◆ **TASK STATEMENT**: The reply should hold only the lines from the one with "personalizar su configuración" through the end of the data, each given exactly.
*** RECORD SET ***
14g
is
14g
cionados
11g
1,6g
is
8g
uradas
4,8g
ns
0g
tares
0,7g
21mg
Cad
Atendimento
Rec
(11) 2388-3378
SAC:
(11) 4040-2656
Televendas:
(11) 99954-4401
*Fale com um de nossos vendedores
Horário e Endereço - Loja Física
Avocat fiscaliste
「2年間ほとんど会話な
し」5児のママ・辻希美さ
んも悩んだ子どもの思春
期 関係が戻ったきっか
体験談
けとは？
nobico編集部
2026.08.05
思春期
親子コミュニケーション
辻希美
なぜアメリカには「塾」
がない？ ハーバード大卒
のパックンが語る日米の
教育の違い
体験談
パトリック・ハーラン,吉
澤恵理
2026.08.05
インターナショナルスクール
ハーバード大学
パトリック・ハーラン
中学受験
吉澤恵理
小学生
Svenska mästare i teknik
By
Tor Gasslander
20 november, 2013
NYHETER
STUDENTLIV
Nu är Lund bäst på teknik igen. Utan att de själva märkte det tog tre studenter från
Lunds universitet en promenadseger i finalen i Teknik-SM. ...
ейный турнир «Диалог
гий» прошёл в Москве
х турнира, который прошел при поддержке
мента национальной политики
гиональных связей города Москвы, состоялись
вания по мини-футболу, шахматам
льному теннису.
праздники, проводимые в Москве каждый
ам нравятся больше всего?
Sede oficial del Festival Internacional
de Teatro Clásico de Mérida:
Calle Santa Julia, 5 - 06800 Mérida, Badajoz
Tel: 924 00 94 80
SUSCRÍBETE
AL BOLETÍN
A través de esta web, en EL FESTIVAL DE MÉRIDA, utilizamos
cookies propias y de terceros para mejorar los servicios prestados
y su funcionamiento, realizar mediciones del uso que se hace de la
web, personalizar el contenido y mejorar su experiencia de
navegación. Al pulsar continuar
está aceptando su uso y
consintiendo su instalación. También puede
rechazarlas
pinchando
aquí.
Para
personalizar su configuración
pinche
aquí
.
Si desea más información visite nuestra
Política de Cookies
*** End of RECORD SET ***
◆ **OUTPUT BELOW**:
personalizar su configuración
pinche
aquí
.
Si desea más información visite nuestra
Política de Cookies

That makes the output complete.